William Robert Warnock (August 29, 1838 – July 30, 1918) was an American lawyer, politician, and veteran of the Civil War who served two terms as a U.S. Representative from Ohio from 1901 to 1905.

Biography
Born in Urbana, Ohio, Warnock attended public schools. He taught school in Urbana 1856-1868. During this time, he graduated from Ohio Wesleyan University, Delaware, Ohio, in 1861. He then commenced the study of law.

Civil War 
He entered the Union Army on July 21, 1862, as captain of Company G, 95th Ohio Infantry.

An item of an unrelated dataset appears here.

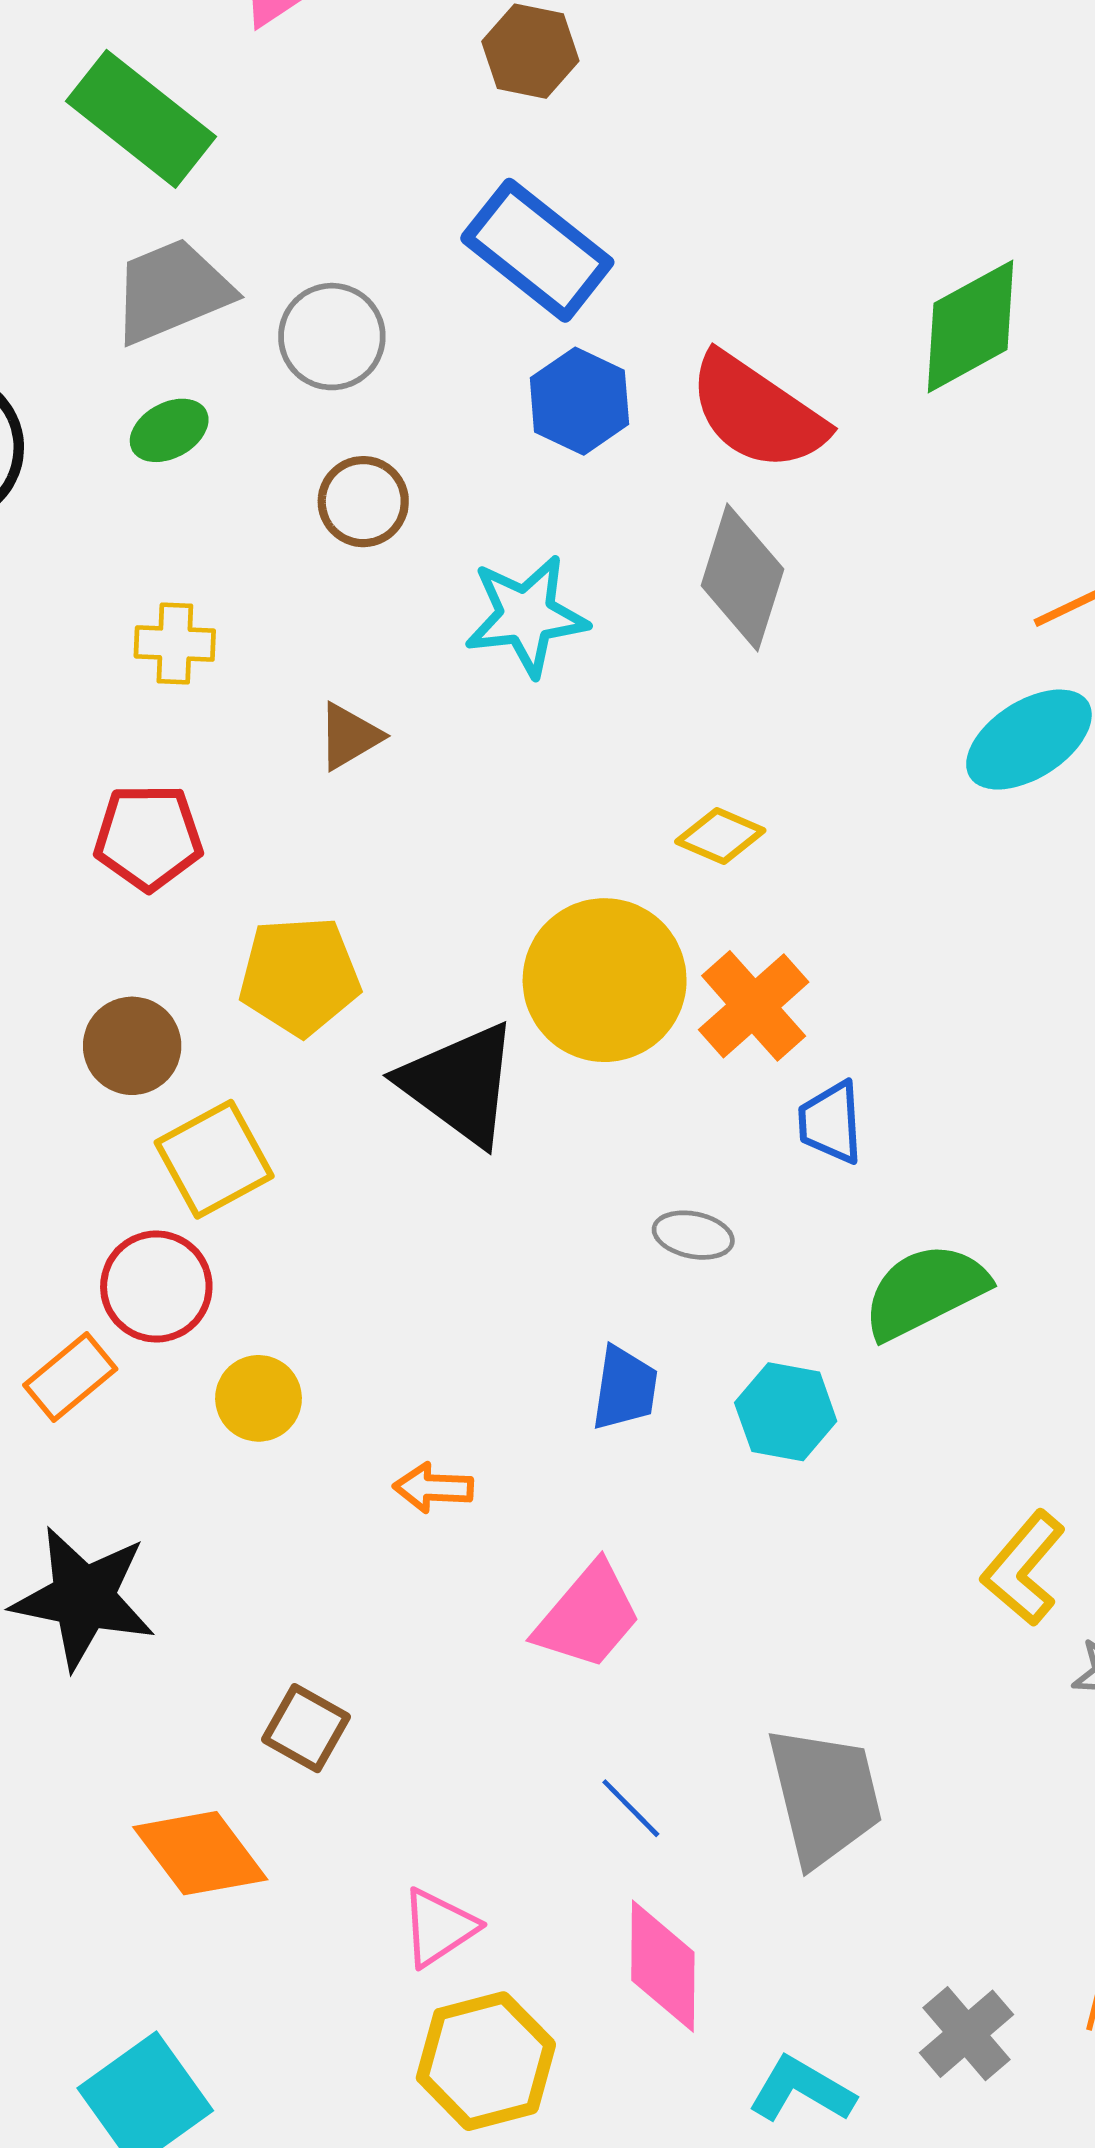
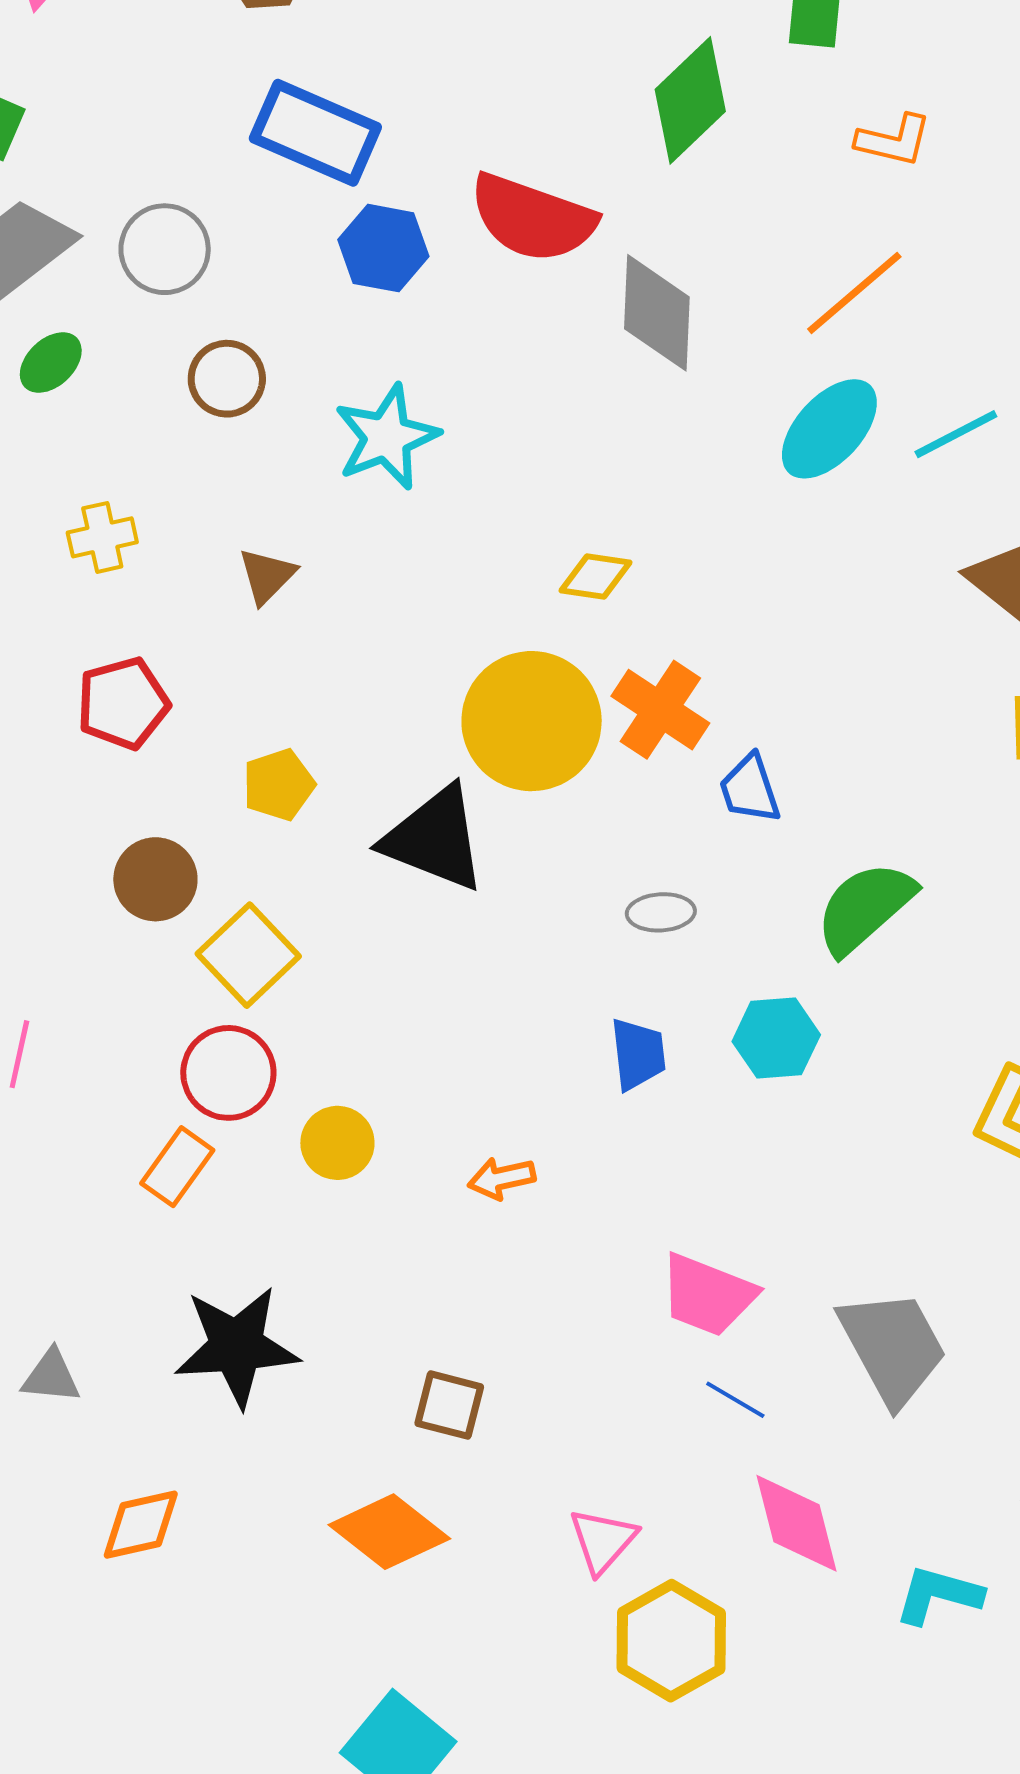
gray diamond: (742, 577) -> (657, 313), moved
yellow pentagon: (300, 976) -> (279, 785), size x0.7
pink trapezoid: (588, 1616) -> (708, 1295), moved, turned 86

He was promoted to major on July 28, 1863, he was promoted to major and further promoted on March 15, 1865 to become a brevetted lieutenant colonel. From April to August 1865, Warnock was the Chief of staff for the Eastern District of Mississippi. He mustered out August 14, 1865.

Career
Warnock then resumed the study of law and was admitted to the bar in 1866 and commenced practice in Urbana. He served as prosecuting attorney 1868-1872. Warnock also served as member of the board of school examiners of Champaign County 1870-1876. Along with his position as a trustee of Ohio Wesleyan University, which he held for twenty-five years, Warnock was also a member of the Ohio State Senate in 1876 and 1877. Warnock also resided as the judge of the court of common pleas in the second district of Ohio  from 1879 through 1889. Warnock was also the president of the National Bank of Urbana.

Congress 
Warnock was elected as a Republican to the Fifty-seventh and Fifty-eighth Congresses (March 4, 1901 – March 3, 1905). He served as chairman of the Committee on Expenditures in the Department of War (Fifty-eighth Congress). However, he was not a candidate for renomination. He became a United States pension agent in Columbus, Ohio from 1906 to 1910. Warnock then held a position as the Commander of the department of Ohio, Grand Army of the Republic, in 1913 and 1914.

Death
Warnock died in Urbana, Ohio, July 30, 1918 and was interred in Oakdale Cemetery.

Family 
Warnock was married August 20, 1868 to Catherine Murray of Clark County and had three children.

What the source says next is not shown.